We can imagine this data on a number line. Our first row is a weight greater than or equal to 40 but less than 50 and three students are in this range. We don’t know exactly the weight of these three students, but we do know that they fall in this range. The next class up greater than or equal to 50 but less than 60 has 16 students, greater than or equal to 60 but less than 70 has 20 students.
Part a wants to know which of these four intervals the median falls into. Here are our four choices for the median. We remember that the median is the middle value in an ordered list of numbers. Our weights are ordered from least to greatest in these classes. To find the middle value, we need to take in the number of data points we have add one and then divide by two. That would be 60 plus one divided by two which equals 30.5. And that means in an ordered list, the median is going to fall between the 30th value and the 31st value.
To find the 30th and 31st value, we can use the cumulative frequency. The cumulative frequency of the first row is still just going to be three. The cumulative frequency of the first class interval is the same as its original frequency. But to find the cumulative frequency of the second row, we add the frequencies from the first two rows: three plus 16 equals 19. This cumulative frequency of 19 tells us that there were 19 students whose weight was greater than 40 but less than 60.
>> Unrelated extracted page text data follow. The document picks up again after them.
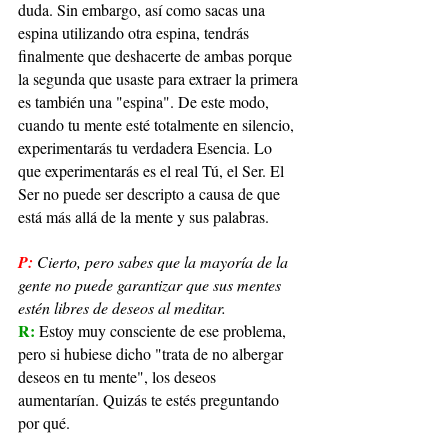
duda. Sin embargo, así como sacas una 
espina utilizando otra espina, tendrás 
finalmente que deshacerte de ambas porque 
la segunda que usaste para extraer la primera 
es también una "espina". De este modo, 
cuando tu mente esté totalmente en silencio, 
experimentarás tu verdadera Esencia. Lo 
que experimentarás es el real Tú, el Ser. El 
Ser no puede ser descripto a causa de que 
está más allá de la mente y sus palabras.
P:
Cierto, pero sabes que la mayoría de la 
gente no puede garantizar que sus mentes 
estén libres de deseos al meditar.
R: 
Estoy muy consciente de ese problema, 
pero si hubiese dicho "trata de no albergar 
deseos en tu mente", los deseos 
aumentarían. Quizás te estés preguntando 
por qué.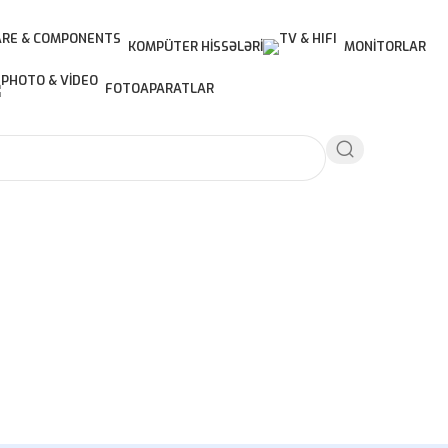
KOMPÜTER HISSƏLƏRI
MONITORLAR
FOTOAPARATLAR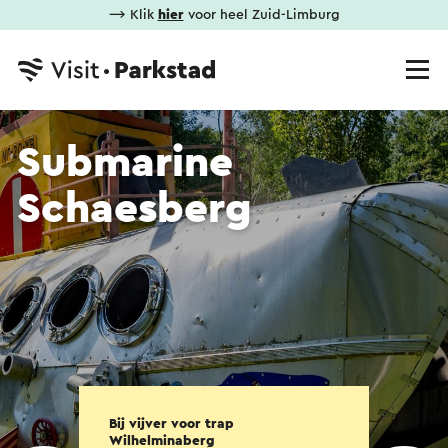
⟶ Klik
hier
voor heel Zuid-Limburg
Submarine
Schaesberg
Bij vijver voor trap
Wilhelminaberg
For the next row, we need to add up the first three classes: three plus 16 plus 20 equals 39. That means that 39 of the students weighed more than 40 kilograms but less than 70. Remember we’re looking for the 30th value and the 31st value.
If 19 values fall between greater than or equal to 40 and less than 60 and 39 values are greater than or equal to 40 but less than 70, that means inside this class — this third class — are all the values from 20 to 39. And that means the 30th value and the 31st value would fall in this class.
Because class three has a cumulative frequency of 39 and the previous class had a cumulative frequency of 19, we know that the 30th value and the 31st value fall in this class greater than or equal to 60 but less than 70. And that means the median will fall here. The median will fall in the weight class of 𝑤 is greater than or equal to 60 but less than 70.
Part b) A teacher says, “40 percent of the students weigh at least 70 kilograms.” Does the information support the teacher’s claim? You must give reasons for your answer.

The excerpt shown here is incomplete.